## Data supplied

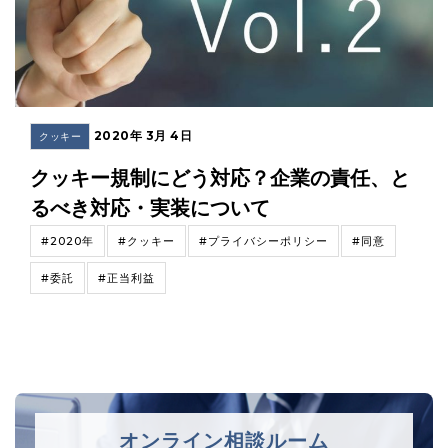
2020年 3月 4日
クッキー
クッキー規制にどう対応？企業の責任、と
るべき対応・実装について
#2020年
#クッキー
#プライバシーポリシー
#同意
#委託
#正当利益
オンライン相談ルーム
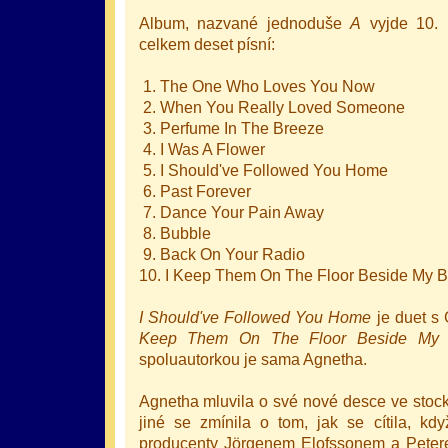
Album, nazvané jednoduše
A
vyjde 10. 
celkem deset písní:
1. The One Who Loves You Now
2. When You Really Loved Someone
3. Perfume In The Breeze
4. I Was A Flower
5. I Should've Followed You Home
6. Past Forever
7. Dance Your Pain Away
8. Bubble
9. Back On Your Radio
10. I Keep Them On The Floor Beside My 
I Should've Followed You Home
je duet s
Keep Them On The Floor Beside My
spoluautorkou je sama Agnetha.
Agnetha mluvila o své nové desce ve sto
jiné se zmínila o tom, jak se cítila, kd
producenty Jörgenem Elofssonem a Pete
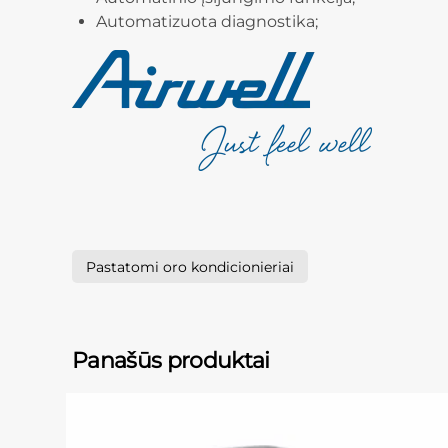
Automatizuota diagnostika;
Pastatomi oro kondicionieriai
Panašūs produktai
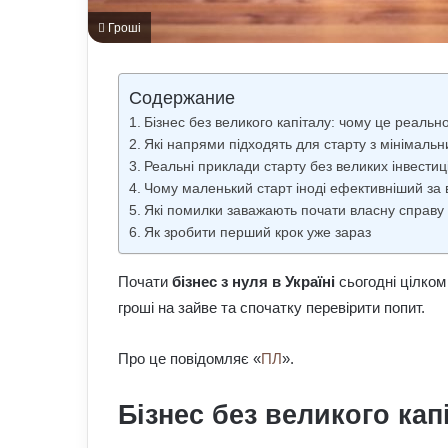
Гроші
Содержание
Бізнес без великого капіталу: чому це реальн
Які напрями підходять для старту з мінімаль
Реальні приклади старту без великих інвестиц
Чому маленький старт іноді ефективніший за
Які помилки заважають почати власну справу
Як зробити перший крок уже зараз
Почати
бізнес з нуля в Україні
сьогодні цілком
гроші на зайве та спочатку перевірити попит.
Про це повідомляє «
ПЛ
».
Бізнес без великого кап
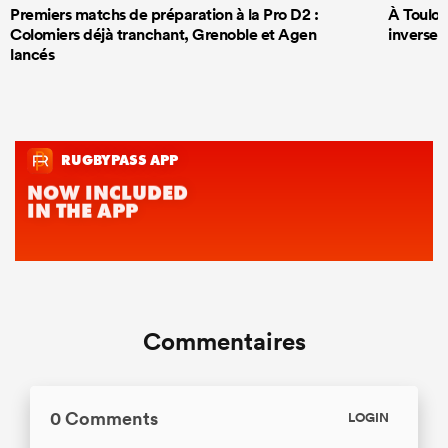
Premiers matchs de préparation à la Pro D2 :
À Toulous
Colomiers déjà tranchant, Grenoble et Agen
inversem
lancés
Commentaires
0 Comments
LOGIN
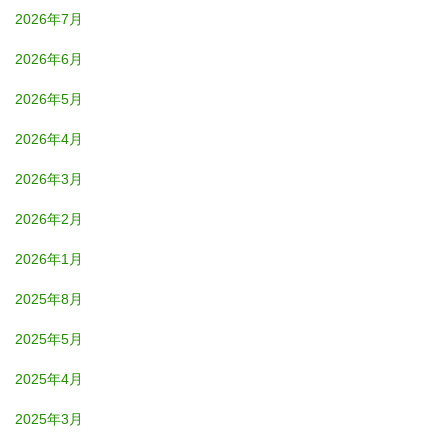
2026年7月
2026年6月
2026年5月
2026年4月
2026年3月
2026年2月
2026年1月
2025年8月
2025年5月
2025年4月
2025年3月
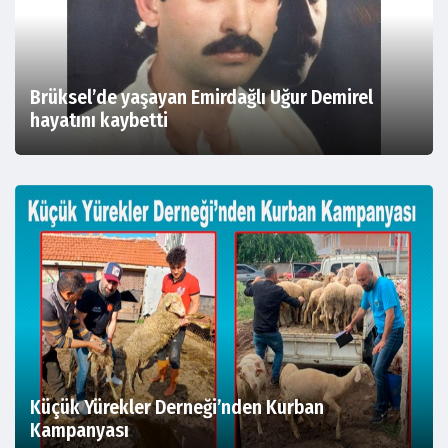
Brüksel’de yaşayan Emirdağlı Uğur Demirel
hayatını kaybetti
Küçük Yürekler Derneği’nden Kurban
Kampanyası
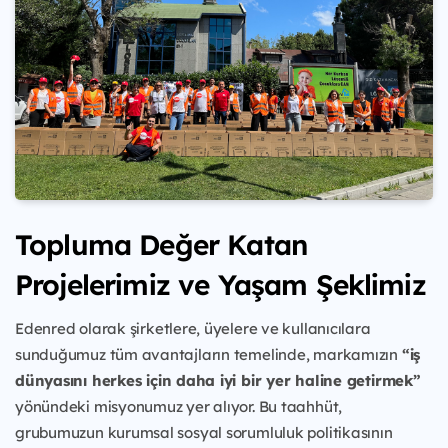
Topluma Değer Katan
Projelerimiz ve Yaşam Şeklimiz
Edenred olarak şirketlere, üyelere ve kullanıcılara
sunduğumuz tüm avantajların temelinde, markamızın
“iş
dünyasını herkes için daha iyi bir yer haline getirmek”
yönündeki misyonumuz yer alıyor. Bu taahhüt,
grubumuzun kurumsal sosyal sorumluluk politikasının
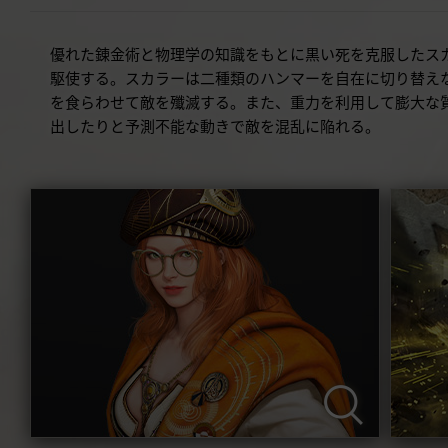
優れた錬金術と物理学の知識をもとに黒い死を克服したス
駆使する。スカラーは二種類のハンマーを自在に切り替え
を食らわせて敵を殲滅する。また、重力を利用して膨大な
出したりと予測不能な動きで敵を混乱に陥れる。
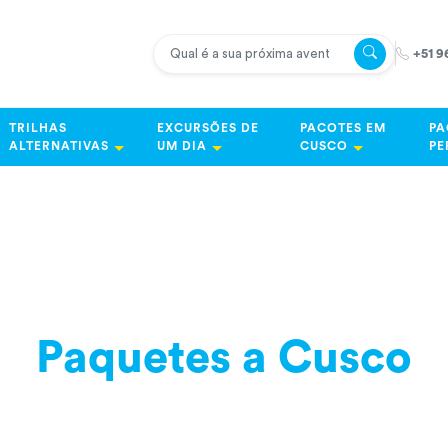
+51 9
TRILHAS
EXCURSÕES DE
PACOTES EM
PA
ALTERNATIVAS
UM DIA
CUSCO
PE
Paquetes a Cusco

## Activity
Repeat exactly the lines from the first line of the records above through the line containing "Бізнес без великого капіталу: чому це реальн", leaving out the pictures.

## Solution for this task
2020年 3月 4日
クッキー
クッキー規制にどう対応？企業の責任、と
るべき対応・実装について
#2020年
#クッキー
#プライバシーポリシー
#同意
#委託
#正当利益
オンライン相談ルーム
Album, nazvané jednoduše
A
vyjde 10. 
celkem deset písní:
1. The One Who Loves You Now
2. When You Really Loved Someone
3. Perfume In The Breeze
4. I Was A Flower
5. I Should've Followed You Home
6. Past Forever
7. Dance Your Pain Away
8. Bubble
9. Back On Your Radio
10. I Keep Them On The Floor Beside My 
I Should've Followed You Home
je duet s
Keep Them On The Floor Beside My
spoluautorkou je sama Agnetha.
Agnetha mluvila o své nové desce ve sto
jiné se zmínila o tom, jak se cítila, kd
producenty Jörgenem Elofssonem a Pete
Automatizuota diagnostika;
Pastatomi oro kondicionieriai
Panašūs produktai
Гроші
Содержание
Бізнес без великого капіталу: чому це реальн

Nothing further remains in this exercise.